Un projet né d’un besoin symbolique
Lors de la réouverture du Parlement vaudois en 2017, après sa reconstruction consécutive à l’incendie de 2002, l’absence d’une horloge dans la nouvelle salle plénière avait rapidement été relevée par les députés. Le Bureau du Grand Conseil a souhaité combler ce manque par une pièce créée sur mesure, respectant le cadre architectural et symbolisant le lien entre démocratie et maîtrise du temps. La vallée de Joux, berceau historique de l’horlogerie de précision, s’imposait comme le lieu idéal pour concevoir un tel objet. L’ETVJ, forte de son expérience dans les métiers de la microtechnique et de l’horlogerie, a accepté ce défi, permettant à ses apprentis de travailler sur un projet d’envergure réelle et durable.
Conception et étapes de la fabrication
La réalisation de l’horloge s’est étalée sur plusieurs années, impliquant différentes volées d’étudiants encadrés par leurs enseignants. Le projet a débuté en 2018 par la phase de conception, durant laquelle les élèves dessinateurs en construction microtechnique ont élaboré plus de 200 plans détaillés. Ceux-ci ont ensuite été corrigés et validés par les formateurs avant d’être utilisés pour l’usinage des composants.
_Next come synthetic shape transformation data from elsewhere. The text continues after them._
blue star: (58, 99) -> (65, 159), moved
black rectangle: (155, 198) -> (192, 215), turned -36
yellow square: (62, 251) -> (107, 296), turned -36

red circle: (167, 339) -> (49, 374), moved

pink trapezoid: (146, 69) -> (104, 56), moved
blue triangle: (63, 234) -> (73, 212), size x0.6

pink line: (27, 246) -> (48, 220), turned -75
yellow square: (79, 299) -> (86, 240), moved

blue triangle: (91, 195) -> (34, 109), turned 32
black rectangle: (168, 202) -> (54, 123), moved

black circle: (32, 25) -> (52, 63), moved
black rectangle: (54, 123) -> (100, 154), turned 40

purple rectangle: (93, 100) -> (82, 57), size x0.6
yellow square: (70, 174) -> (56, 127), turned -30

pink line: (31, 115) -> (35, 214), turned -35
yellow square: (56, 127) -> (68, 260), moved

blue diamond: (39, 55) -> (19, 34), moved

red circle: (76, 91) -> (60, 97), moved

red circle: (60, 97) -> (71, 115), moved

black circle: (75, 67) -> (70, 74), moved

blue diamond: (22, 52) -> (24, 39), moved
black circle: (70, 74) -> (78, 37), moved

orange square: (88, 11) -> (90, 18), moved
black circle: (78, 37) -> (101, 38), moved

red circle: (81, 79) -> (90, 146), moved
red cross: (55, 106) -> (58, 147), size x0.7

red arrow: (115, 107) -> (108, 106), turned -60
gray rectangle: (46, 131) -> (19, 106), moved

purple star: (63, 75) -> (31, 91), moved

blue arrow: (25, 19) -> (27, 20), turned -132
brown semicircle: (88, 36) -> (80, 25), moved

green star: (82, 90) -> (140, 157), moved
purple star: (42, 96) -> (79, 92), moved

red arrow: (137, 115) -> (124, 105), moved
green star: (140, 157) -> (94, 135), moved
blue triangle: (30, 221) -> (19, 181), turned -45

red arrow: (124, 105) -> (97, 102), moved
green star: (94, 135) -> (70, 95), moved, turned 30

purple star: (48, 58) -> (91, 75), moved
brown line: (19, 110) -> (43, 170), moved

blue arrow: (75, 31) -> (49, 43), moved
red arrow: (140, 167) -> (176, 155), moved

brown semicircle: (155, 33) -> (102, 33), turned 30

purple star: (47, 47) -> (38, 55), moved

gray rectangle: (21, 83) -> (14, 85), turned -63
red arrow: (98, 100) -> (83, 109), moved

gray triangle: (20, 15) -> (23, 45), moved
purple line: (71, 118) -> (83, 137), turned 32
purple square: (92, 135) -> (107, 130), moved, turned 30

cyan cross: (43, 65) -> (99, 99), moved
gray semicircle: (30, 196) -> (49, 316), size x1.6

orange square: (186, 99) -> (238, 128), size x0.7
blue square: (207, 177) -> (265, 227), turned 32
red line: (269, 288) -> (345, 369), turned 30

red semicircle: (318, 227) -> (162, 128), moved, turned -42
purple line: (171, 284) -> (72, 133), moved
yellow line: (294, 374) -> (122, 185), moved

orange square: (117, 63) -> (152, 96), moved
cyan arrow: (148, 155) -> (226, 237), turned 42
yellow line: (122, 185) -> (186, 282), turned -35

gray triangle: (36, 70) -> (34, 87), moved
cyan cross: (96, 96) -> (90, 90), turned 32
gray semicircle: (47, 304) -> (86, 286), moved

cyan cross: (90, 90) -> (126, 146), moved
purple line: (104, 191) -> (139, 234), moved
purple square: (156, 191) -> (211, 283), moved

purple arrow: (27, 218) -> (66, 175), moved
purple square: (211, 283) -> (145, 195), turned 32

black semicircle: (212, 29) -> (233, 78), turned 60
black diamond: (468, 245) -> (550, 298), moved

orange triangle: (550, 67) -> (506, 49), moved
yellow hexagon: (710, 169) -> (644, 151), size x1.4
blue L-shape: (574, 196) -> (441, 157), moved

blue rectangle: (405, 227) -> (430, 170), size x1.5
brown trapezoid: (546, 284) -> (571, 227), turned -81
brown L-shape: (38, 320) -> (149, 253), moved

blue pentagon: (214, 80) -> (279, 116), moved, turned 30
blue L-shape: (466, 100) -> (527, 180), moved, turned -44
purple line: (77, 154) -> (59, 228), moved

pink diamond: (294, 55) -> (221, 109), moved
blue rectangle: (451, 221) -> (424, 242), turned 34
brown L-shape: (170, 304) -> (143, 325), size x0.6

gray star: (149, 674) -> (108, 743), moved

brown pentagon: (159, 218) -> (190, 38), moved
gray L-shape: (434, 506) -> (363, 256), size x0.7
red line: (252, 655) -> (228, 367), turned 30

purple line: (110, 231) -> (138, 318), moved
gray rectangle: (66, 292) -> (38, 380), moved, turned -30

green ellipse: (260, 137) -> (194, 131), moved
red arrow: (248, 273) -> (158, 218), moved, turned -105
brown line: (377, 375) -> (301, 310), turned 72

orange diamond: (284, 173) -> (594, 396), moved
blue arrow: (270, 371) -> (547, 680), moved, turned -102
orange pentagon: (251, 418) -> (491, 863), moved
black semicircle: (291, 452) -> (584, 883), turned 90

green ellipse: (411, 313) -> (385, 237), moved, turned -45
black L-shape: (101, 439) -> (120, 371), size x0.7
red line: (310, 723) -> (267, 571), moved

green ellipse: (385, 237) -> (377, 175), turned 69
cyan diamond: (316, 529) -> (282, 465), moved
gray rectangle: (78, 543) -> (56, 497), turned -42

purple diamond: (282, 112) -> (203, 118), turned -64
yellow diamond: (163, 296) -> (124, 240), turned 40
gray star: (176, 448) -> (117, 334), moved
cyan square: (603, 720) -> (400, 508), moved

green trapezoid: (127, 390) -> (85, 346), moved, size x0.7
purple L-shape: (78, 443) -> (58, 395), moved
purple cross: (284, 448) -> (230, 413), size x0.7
Les apprentis micromécaniciens ont fabriqué les pièces du mouvement, souvent en plusieurs exemplaires, pour garantir un niveau de qualité élevé. Cette étape a nécessité de nombreux ajustements entre conception et fabrication, afin d’obtenir une précision conforme aux exigences horlogères. Certaines pièces complexes ont été confiées à des entreprises de la région, qui ont apporté leur savoir-faire spécifique.
La décoration et le traitement de surface des composants ont été réalisés en 2022. Un rhodiage a été appliqué pour protéger les pièces et leur conférer une finition éclatante. L’année suivante, les apprentis bijoutiers ont conçu différents modèles de cadran dans le cadre d’un concours interne. Le projet retenu, inspiré de l’architecture circulaire de la salle plénière, a ensuite été finalisé avec l’aide d’un designer professionnel.
Un mouvement mécanique de précision
La pendule installée au Parlement s’inspire des régulateurs de précision du début du XXe siècle. Son mouvement est entièrement mécanique, alimenté par un poids de deux kilogrammes remonté manuellement une fois par mois. Elle se compose de 372 pièces, dont 168 différentes. Le mécanisme a été conçu pour être silencieux – une exigence particulière compte tenu de l’acoustique sensible de la salle plénière, où le moindre bruit est amplifié.
Le boîtier vitré permet d’admirer les rouages et le balancier en action. Il a été conçu en harmonie avec l’architecture en bois de la salle, en collaboration avec l’architecte Marc Collomb, maître d’œuvre de la reconstruction du Parlement. Les matériaux utilisés sont principalement le laiton, l’acier, l’invar et le titane, choisis pour leur stabilité et leur durabilité.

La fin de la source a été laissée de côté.